Public outcry in response to the rumors has been expressed in thousands of signatures on an online petition ( OLV2006) and in letters and calls to the Archdiocese, which have not met with any definitive statements re-garding reasons, timeline or any other specifics.

Our Lady of Vilnius Roman Catholic Parish was founded in 1905 to serve the spiritual needs of immigrant Lithuanian Catholics.  Located on Broome Street at the entrance to the Holland Tunnel, it is the only Lithuanian parish in Manhattan. 

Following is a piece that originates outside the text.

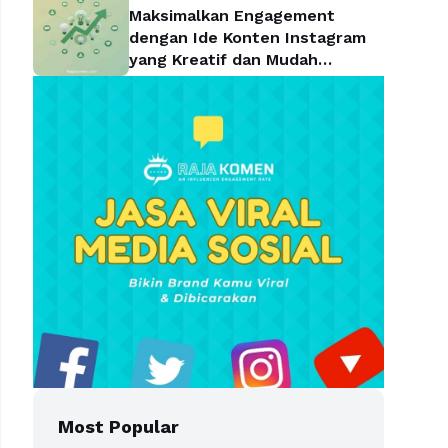
Maksimalkan Engagement
dengan Ide Konten Instagram
yang Kreatif dan Mudah
Diterapkan
Most Popular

The church is a vibrant parish serving not only Lithuanians but a colorful and diverse group of parishioners from the lower downtown area. For over two years Mass has been held in the parish hall while awaiting insurance payments to repair minor damage to the church roof.  Such claims by individual parishes must be paid through the Archdiocese. 

“This jewel of a church represents the heart of the Lithuanian Community in Manhattan,” Zukas said.  “Crowds celebrating the Lady of Vilnius Feast Day and traditional Christmas Eve still come to this sacred Lithuanian Shrine even though they mostly have to crowd into the cramped basement and pour out onto the sidewalk.”